Le mot de la traductrice – Sophie Palmerini
Le passage que j’ai traduit se situe au début de Rossa è la neve. Je l’ai choisi pour que le lecteur puisse découvrir le roman tel que l’autrice l’a conçu, en s’immergeant tout d’abord non pas dans l’histoire principale, mais dans sa genèse, cinquante ans plus tôt. On fait alors la connaissance de deux protagonistes: un nain, Bernardo, et une religieuse, Sœur Maria Laura. Tout ou presque semble les opposer, hormis le fait qu’ils aiment se recueillir dans la même église et que, le jour où leur destin bascule, tous deux ont «le temps» devant eux.
Le temps occupe justement une place centrale dans cette œuvre, décomposée en plusieurs histoires qui se déroulent sur des périodes différentes, mais qui s’imbriquent les unes dans les autres. Il est, d’une part, le fil rouge que l’enquêtrice Delia Fischer, personnage principal, remonte et démêle au fur et à mesure du récit, jusqu’à découvrir l’origine du mystère qu’elle tente de résoudre; et d’autre part, il est l’élément antagoniste, dans cette course contre la montre qu’elle entame pour retrouver Dylan, le jeune homme porté disparu.
Le temps marque aussi le rythme syntaxique. Les paragraphes descriptifs se composent de phrases plutôt longues, entrecoupées par les commentaires du narrateur, souvent plus brefs, qui tendent à se confondre avec les pensées des personnages. L’un des enjeux de cette traduction a été de préserver autant que possible le rythme du texte original, sans entraîner de lourdeurs ni trahir ses effets stylistiques. Par exemple, la première phrase de l’extrait («Sœur Maria Laura jeta un regard à l’horloge et se dit qu’il était déjà tard, mais que pour réciter deux Ave Maria dans son église préférée, elle avait encore le temps») comporte de nombreuses informations. Pour rendre sa lecture légèrement plus fluide, j’aurais pu m’éloigner de l’originale et la scinder en deux: Sœur Maria Laura jeta un regard à l’horloge. Elle se dit qu’il était tard […]. Cependant, cette solution aurait alors fait perdre à la phrase son efficacité. En effet, le cumul des propositions ralentit la lecture, renforçant ainsi l’impression que le personnage «avait encore le temps».
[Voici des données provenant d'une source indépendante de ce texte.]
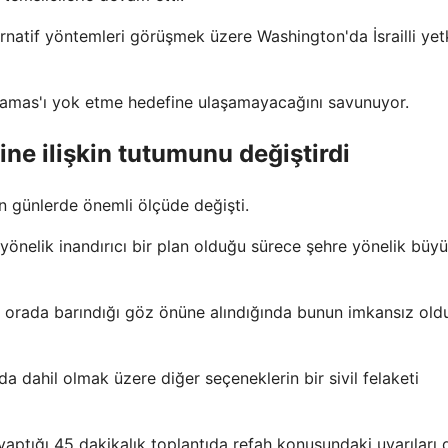
natif yöntemleri görüşmek üzere Washington'da İsrailli yetki
n Hamas'ı yok etme hedefine ulaşamayacağını savunuyor.
ine ilişkin tutumunu değiştirdi
 günlerde önemli ölçüde değişti.
yönelik inandırıcı bir plan olduğu sürece şehre yönelik büyü
nın orada barındığı göz önüne alındığında bunun imkansız ol
 dahil olmak üzere diğer seçeneklerin bir sivil felaketi
ptığı 45 dakikalık toplantıda refah konusundaki uyarıları 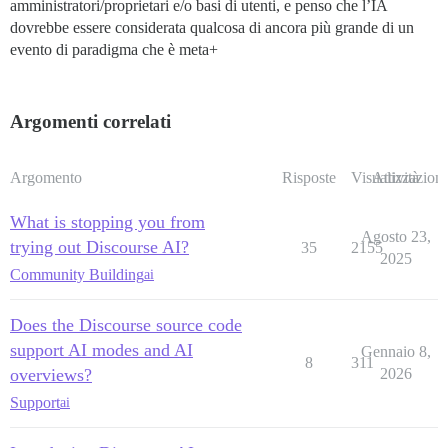
amministratori/proprietari e/o basi di utenti, e penso che l’IA
dovrebbe essere considerata qualcosa di ancora più grande di un
evento di paradigma che è meta+
Argomenti correlati
Argomento
Risposte
Visualizzazioni
Attività
What is stopping you from
Agosto 23,
trying out Discourse AI?
35
2155
2025
Community Building
ai
Does the Discourse source code
support AI modes and AI
Gennaio 8,
8
311
overviews?
2026
Support
ai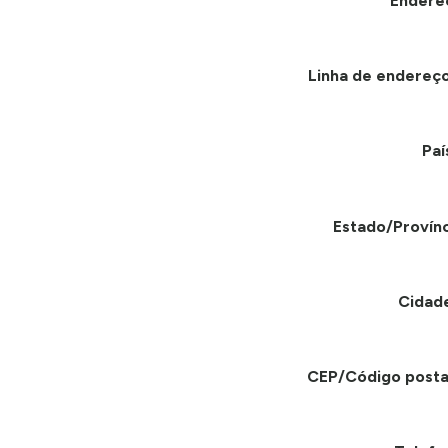
Endere
Linha de endereço
Paí
Estado/Provínc
Cidad
CEP/Código posta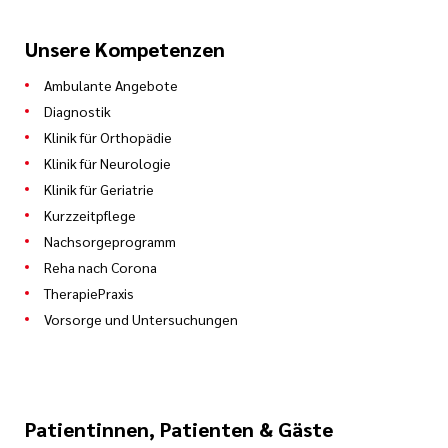
Unsere Kompetenzen
Ambulante Angebote
Diagnostik
Klinik für Orthopädie
Klinik für Neurologie
Klinik für Geriatrie
Kurzzeitpflege
Nachsorgeprogramm
Reha nach Corona
TherapiePraxis
Vorsorge und Untersuchungen
Patientinnen, Patienten & Gäste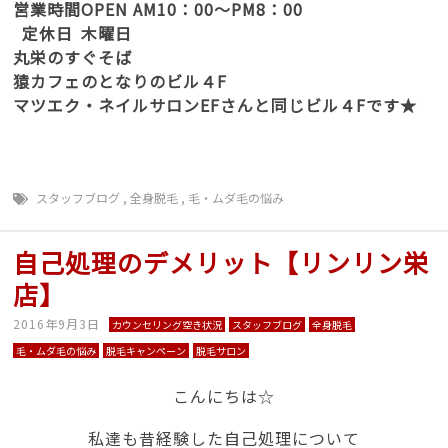
営業時間
OPEN AM10：00～PM8：00
定休日
木曜日
丸栄のすぐそば
猿カフェのとなりのビル４F
マツエク・ネイルサロンEFさんと同じビル４Fです★
スタッフブログ
,
全身脱毛
,
毛・ムダ毛の悩み
自己処理のデメリット【リンリン栄
店】
2016年9月3日
カウンセリング空き状況
スタッフブログ
全身脱毛
毛・ムダ毛の悩み
脱毛キャンペーン
脱毛サロン
こんにちは☆
私達も昔経験した自己処理について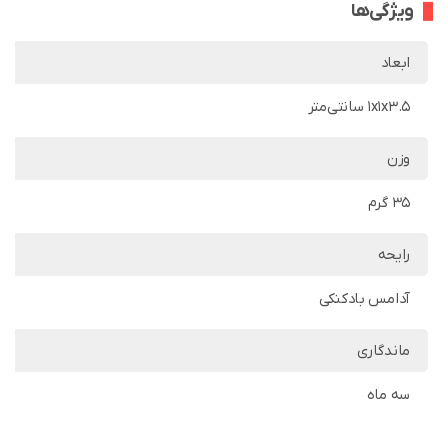
ویژگی‌ها
ابعاد
1x1x3.5 سانتی‌متر
وزن
35 گرم
رایحه
آدامس بادکنکی
ماندگاری
سه ماه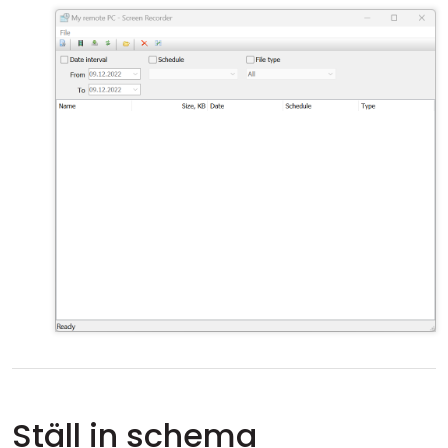
Ställ in schema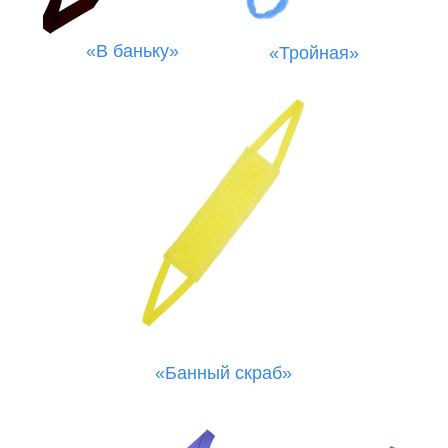
«В баньку»
«Тройная»
«Банный скраб»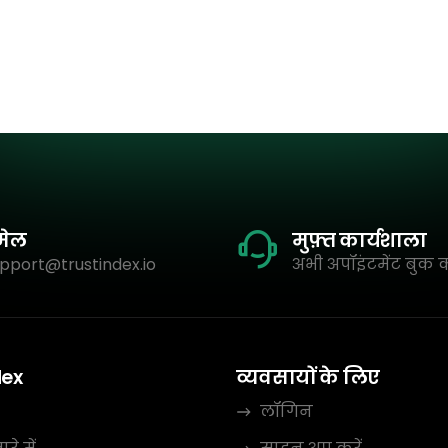
मेल
मुफ़्त कार्यशाला
pport@trustindex.io
अभी अपॉइंटमेंट बुक क
dex
व्यवसायों के लिए
लॉगिन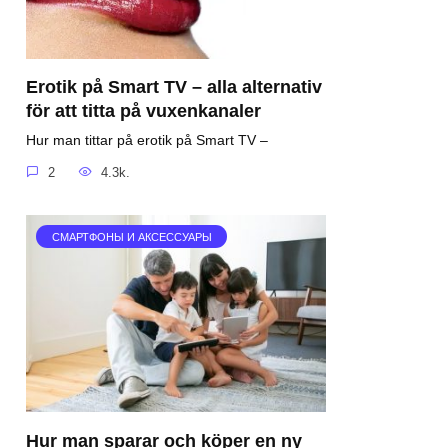
Erotik på Smart TV – alla alternativ
för att titta på vuxenkanaler
Hur man tittar på erotik på Smart TV –
2
4.3k.
СМАРТФОНЫ И АКСЕССУАРЫ
Hur man sparar och köper en ny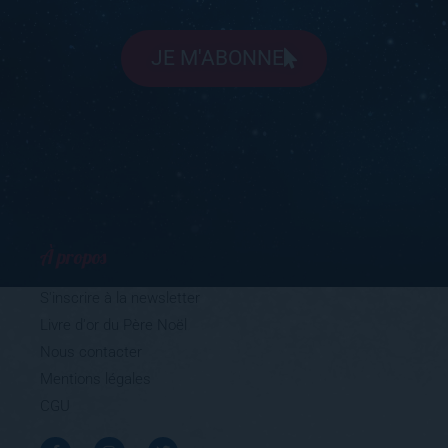
JE M'ABONNE
À propos
S'inscrire à la newsletter
Livre d'or du Père Noël
Nous contacter
Mentions légales
CGU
De même, lorsqu’il est question de l’accident de Peppino, la phrase originale met en relief la brièveté de l’action et sa conclusion sans appel («Collo spezzato e per lui non ci fu niente da fare.») Une traduction littérale, avec la conjonction de coordination «et», aurait toutefois manqué d’idiomaticité. Afin de conserver malgré tout le dynamisme de l’action, je n’ai pas voulu étoffer le début de la phrase, en écrivant par exemple «il se brisa la nuque», qui aurait eu pour effet de casser le rythme. J’ai opté à la place pour un point-virgule: «Nuque brisée; on ne put rien faire pour lui.»
A l’inverse, dans la dernière phrase du passage, il m’a paru plus judicieux cette fois de privilégier la fluidité au rythme, et de reformuler légèrement le texte. Une traduction littérale aurait donné: «Et, même s’il s’était trompé et qu’en passant par-là il allait en réalité rallonger son parcours, il n’était pas pressé.» J’ai préféré déplacer la locution adverbiale «en réalité» de la manière suivante: «Et même s’il s’était trompé, et qu’en réalité, en passant par-là, il allait rallonger son parcours, il n’était pas pressé.» Ce choix permet d’améliorer l’euphonie de la phrase (en évitant l’enchaînement «réalité rallonger»), même s’il entraîne un certain ralentissement de son rythme, dû à l’ajout de virgules qui n’étaient pas présentes en italien. Ce dernier me semble toutefois minime, car il n’entre pas en contradiction avec l’information principale livrée par le narrateur: Bernardo n’est pas pressé.
Trouver le bon rythme, le ton juste, le mot adéquat relève parfois d’un exercice d’équilibriste. C’est précisément ce qui rend la pratique de la traduction si stimulante. Et j’espère que les lecteurs du Courrier éprouveront autant de plaisir à découvrir cet extrait que j’en ai eu à le traduire.